Line 2 defines the cursor type. Lines 3 and 4 define the cursor and return record used in the body. Line 6 declares a local function called get_auth that returns an auth_cursor type. Inside this local function, cursor c1 is defined as an auth_cursor type, opened and returned to the calling code. The function is actually executed on line 15 when c2 is assigned the return value of the get_auth function. The cursor c2 is processed and finally closed on line 21. Note that c1 opened the cursor and c2 closed it. This is an important point.

The example contains only ONE cursor. When c2 is assign the value of c1, both variables point to the same cursor. Remember that c1 and c2 are variables that point to or reference the actual cursor.

The same basic example is shown below except, the output is generated by a local procedure. Note that the procedure print_name gets passed the cursor c2 and then processes it.
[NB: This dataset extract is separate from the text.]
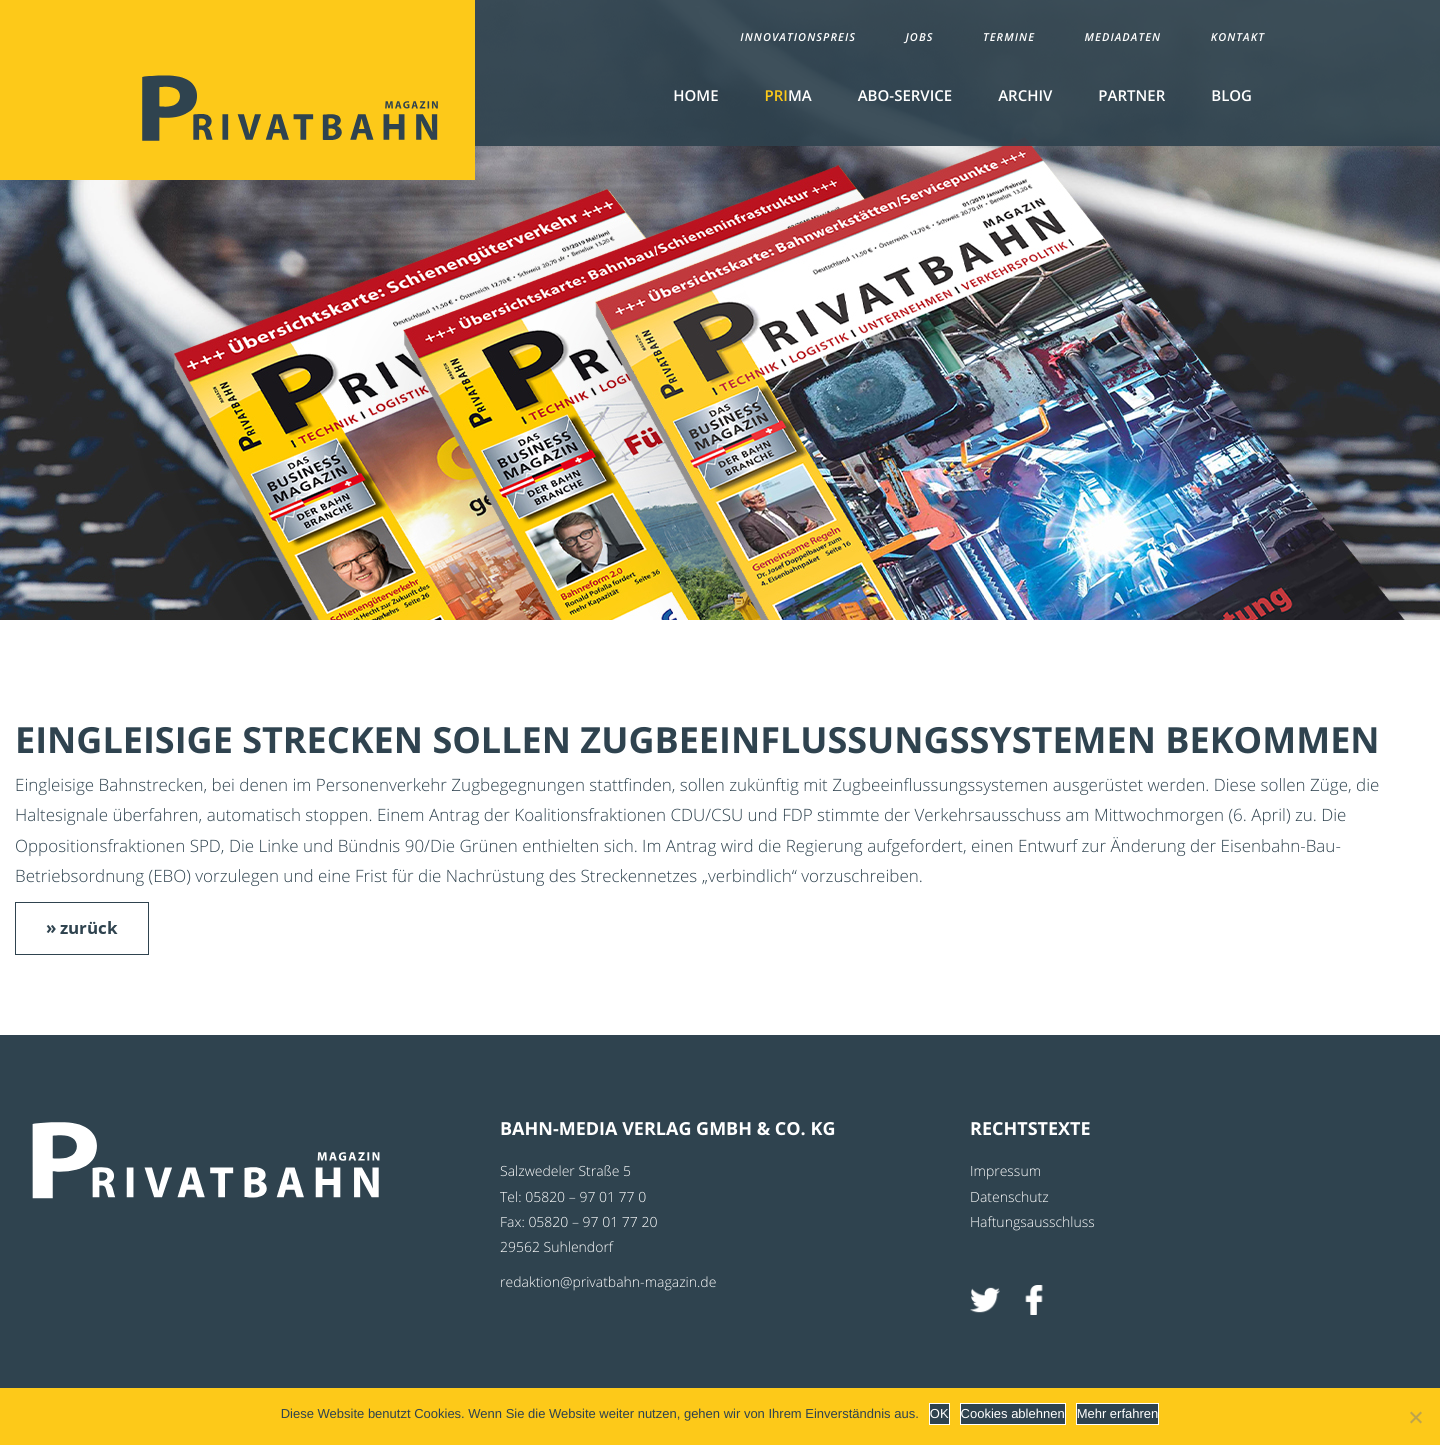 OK (939, 1413)
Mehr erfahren (1118, 1413)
It then passes the cursor backup to be closed by the body of the PL/SQL block.

SQL> declare
2 type auth_cursor is ref cursor
return author%rowtype;
3 c2 auth_cursor;
4 r_c2 c2%rowtype;
5
6 function get_auth return auth_cursor
7 is
8 c1 auth_cursor;
9 begin
10 open c1 for select * from author;
11 return c1;
12 end;
13
14 procedure print_name (c3 in out auth_cursor)
15 as
16 r_c3 author%rowtype;
17 begin
18 loop
19 fetch c3 into r_c3;
20 exit when c3%notfound;
21 dbms_output.put_line(initcap(r_c3.author_last_name));
22 end loop;
23 end;
24
25 begin
26 c2 := get_auth;
27 print_name(c2);
28 close c2;
29 end;
30 /

Jones
Hester
Weaton
Jeckle
Withers
Petty
Clark
Mee
Shagger
Smith

There are three items you should note about this PL/SQL block. First, the body is pretty simple to understand.

Get the authors, print the names, and close the cursor. Second, you can pass cursor variables to procedures and functions, and functions can return the variables. Lastly, it can become confusing about when a cursor variable should be closed.